Of course, as a democracy and a country where property rights are inherently supported, such nationalism is rare. However, recent rising oil and gas prices have only added to geo-political instability in the world's oil- and gas-producing regions. Energy nationalism in practice can mean everything from expropriation of assets (e.g., in Bolivia, where natural gas assets have been literally taken over by government) to heavy-handed negotiations of royalties with foreign investors. The former is viewed negatively, while the latter is somewhat par for the course in developing oil and gas assets. The average government take from local oil projects, in terms of royalties, tax revenues, etc., is 60% of total revenues generated, so governments are tending to get their share.

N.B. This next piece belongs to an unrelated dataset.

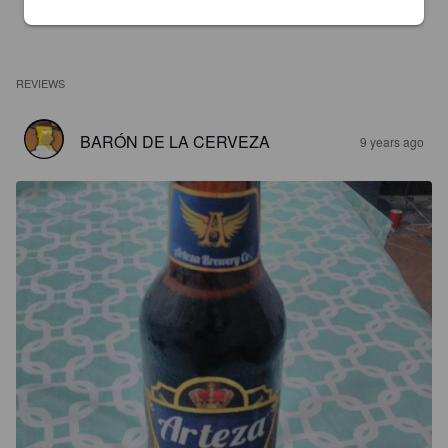
REVIEWS
BARÓN DE LA CERVEZA
9 years ago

The crux of the problem is that the top oil and gas producing countries are generally "riskier" than the average country for foreign investment. As oil and gas prices go up, one can expect this risk to increase. See, for example, the charts at left, compiled from EIA and Transparency International data, demonstrate the real risk that the world runs every day it keeps pumping oil and gas. The rank is awarded by Transparency International for the country's "perceived corruption", where a rank of "1" indicates the world's least corrupt country (Finland, by the way), and a rank of "163" indicates the world's most corrupt country (Haiti, which unfortunately has limited natural resources on top of it's corruption problem).
Historically, oil and gas exploration was a "foreigner's game," with major Western oil and gas firms scouring the globe for the next great energy finds. Co-production and royalty agreements were common, but local governments typically required the deep pockets and expertise of foreign firms to assist in developing their oil assets. High oil prices, years of training and development of local expertise, and new competitions from other interested players (e.g., China) have shifted negotiating power to local governments. As a result, the National Oil Company (NOC) is on the rise again, with 17 of the top 20 oil producing companies in the world either state-owned NOCs or newly privatized former NOCs.
The companies who stand to benefit from nationalization and/or global instability are those without exposure to the riskiest regions. For example, STATOIL ASA (STO), Norway's leading oil company, is reasonably insulated from the nationalization trend.
Most of the integrated oil majors have presence anywhere there may be oil, and certainly among the top oil exporting countries. For example, the top five oil producing companies in Nigeria include Shell (900,000 bpd), Exxon Mobil (XOM) (500,000 bpd), and ChevronTexaco (CVX) (465,000 bpd). Of these, Shell probably has the most country risk in Nigeria at least, given its long history of problems and turbulence in the Niger Delta.
Petrobras, which has significant investment throughout Latin America, is particularly exposed to nationalization in Chavez-friendly countries such as Bolivia. Petrobras took a hit when Evo Morales nationalized Bolivia's hydrocarbon (aka oil and gas) industry in May. Bolivia has the second largest natural gas reserves in Latin America, behind Venezuela.